:: DATA FOR THE TASK

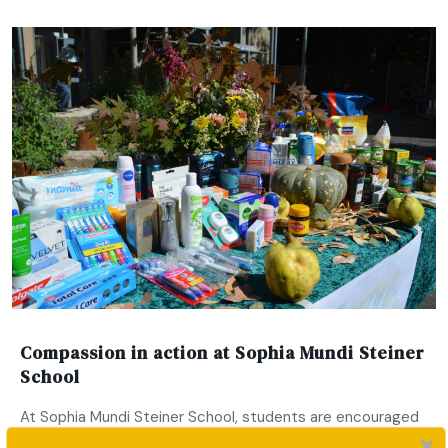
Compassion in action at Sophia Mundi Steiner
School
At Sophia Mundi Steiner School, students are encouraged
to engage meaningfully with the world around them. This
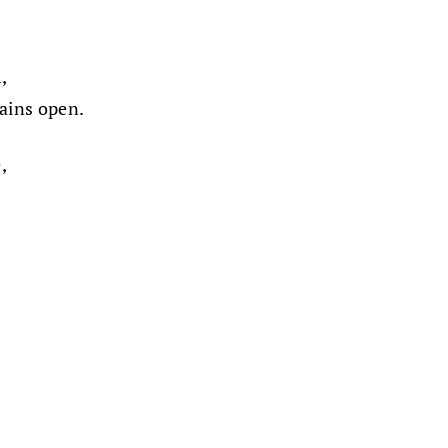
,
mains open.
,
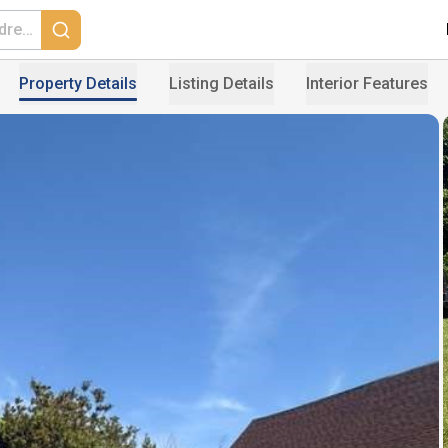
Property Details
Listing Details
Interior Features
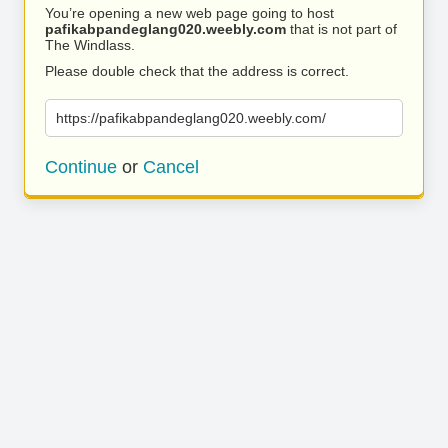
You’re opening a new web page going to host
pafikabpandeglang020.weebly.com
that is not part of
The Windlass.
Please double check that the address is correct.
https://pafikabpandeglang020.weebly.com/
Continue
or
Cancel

::::

EXERCISE PROMPT: Copy here each line of the preceding records with "School" in it.

TASK SOLUTION:
School
At Sophia Mundi Steiner School, students are encouraged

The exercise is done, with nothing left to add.